### [Exercise description]
Present each line of the entries below that holds the word "Cosmetics".

### [Data extracted from a collection]
____________
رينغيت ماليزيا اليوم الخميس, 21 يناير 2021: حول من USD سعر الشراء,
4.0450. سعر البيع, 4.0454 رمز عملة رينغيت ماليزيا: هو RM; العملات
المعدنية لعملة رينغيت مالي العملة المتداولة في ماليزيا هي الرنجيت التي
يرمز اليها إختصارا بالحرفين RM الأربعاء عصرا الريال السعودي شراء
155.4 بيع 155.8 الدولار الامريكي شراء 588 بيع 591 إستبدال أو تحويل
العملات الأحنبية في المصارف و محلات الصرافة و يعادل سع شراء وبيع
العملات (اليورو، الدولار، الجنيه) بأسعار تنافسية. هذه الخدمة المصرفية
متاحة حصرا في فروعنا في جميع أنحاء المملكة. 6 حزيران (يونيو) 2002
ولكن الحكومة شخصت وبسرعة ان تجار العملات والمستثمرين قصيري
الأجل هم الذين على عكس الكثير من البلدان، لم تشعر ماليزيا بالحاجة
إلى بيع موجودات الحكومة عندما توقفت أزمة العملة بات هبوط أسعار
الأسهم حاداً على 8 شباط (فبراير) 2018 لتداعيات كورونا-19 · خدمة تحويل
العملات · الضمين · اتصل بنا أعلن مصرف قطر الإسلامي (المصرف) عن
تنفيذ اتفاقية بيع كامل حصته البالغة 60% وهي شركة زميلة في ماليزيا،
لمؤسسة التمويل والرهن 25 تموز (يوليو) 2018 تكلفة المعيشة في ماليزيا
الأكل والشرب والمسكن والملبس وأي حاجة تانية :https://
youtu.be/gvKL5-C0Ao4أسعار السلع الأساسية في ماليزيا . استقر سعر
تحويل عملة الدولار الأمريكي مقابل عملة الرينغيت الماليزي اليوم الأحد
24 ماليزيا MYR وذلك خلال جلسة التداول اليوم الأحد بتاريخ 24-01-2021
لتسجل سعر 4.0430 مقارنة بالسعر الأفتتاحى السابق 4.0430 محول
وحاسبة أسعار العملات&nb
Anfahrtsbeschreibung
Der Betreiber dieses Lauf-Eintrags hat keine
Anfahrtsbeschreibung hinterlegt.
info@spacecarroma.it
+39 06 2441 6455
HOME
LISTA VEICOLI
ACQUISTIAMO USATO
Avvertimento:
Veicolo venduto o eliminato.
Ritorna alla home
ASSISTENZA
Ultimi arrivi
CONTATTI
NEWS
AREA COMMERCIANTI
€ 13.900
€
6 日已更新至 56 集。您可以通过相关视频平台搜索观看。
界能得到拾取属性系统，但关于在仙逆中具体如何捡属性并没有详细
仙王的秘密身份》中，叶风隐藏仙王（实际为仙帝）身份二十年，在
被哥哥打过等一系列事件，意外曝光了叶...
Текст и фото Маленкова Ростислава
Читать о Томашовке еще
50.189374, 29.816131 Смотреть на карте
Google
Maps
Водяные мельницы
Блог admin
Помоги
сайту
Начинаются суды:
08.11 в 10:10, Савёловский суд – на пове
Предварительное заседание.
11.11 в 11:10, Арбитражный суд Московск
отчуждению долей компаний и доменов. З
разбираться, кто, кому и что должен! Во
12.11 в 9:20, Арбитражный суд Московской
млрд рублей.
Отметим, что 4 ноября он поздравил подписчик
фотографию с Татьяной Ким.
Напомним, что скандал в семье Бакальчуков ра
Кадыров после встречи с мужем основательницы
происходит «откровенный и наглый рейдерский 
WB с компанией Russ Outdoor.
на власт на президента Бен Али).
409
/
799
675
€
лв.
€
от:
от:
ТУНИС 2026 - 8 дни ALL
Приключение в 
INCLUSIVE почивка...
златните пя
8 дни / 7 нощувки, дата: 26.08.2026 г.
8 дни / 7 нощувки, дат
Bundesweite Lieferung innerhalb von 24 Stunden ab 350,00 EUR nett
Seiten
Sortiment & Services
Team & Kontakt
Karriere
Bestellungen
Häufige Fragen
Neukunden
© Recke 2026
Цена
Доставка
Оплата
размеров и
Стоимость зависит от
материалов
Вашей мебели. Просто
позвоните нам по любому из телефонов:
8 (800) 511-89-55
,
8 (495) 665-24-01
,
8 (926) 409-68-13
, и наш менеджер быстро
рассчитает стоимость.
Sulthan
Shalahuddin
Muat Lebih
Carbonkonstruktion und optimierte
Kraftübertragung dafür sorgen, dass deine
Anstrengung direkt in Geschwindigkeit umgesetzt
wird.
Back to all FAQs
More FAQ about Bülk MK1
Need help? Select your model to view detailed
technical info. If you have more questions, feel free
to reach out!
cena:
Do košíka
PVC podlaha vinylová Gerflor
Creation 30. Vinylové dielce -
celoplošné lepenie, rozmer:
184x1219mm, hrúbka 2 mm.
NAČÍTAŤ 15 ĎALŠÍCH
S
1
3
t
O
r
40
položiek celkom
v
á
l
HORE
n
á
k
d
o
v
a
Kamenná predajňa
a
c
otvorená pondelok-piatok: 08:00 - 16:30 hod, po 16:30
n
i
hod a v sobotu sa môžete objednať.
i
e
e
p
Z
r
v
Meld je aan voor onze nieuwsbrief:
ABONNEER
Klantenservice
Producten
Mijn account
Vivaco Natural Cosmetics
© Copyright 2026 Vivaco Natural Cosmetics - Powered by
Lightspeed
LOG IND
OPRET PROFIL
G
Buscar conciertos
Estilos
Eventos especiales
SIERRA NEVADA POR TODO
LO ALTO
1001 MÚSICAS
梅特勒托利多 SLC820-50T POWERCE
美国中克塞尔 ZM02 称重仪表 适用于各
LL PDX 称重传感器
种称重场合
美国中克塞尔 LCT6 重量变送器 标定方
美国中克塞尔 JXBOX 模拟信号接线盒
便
____________
### [Written reply]
Vivaco Natural Cosmetics
© Copyright 2026 Vivaco Natural Cosmetics - Powered by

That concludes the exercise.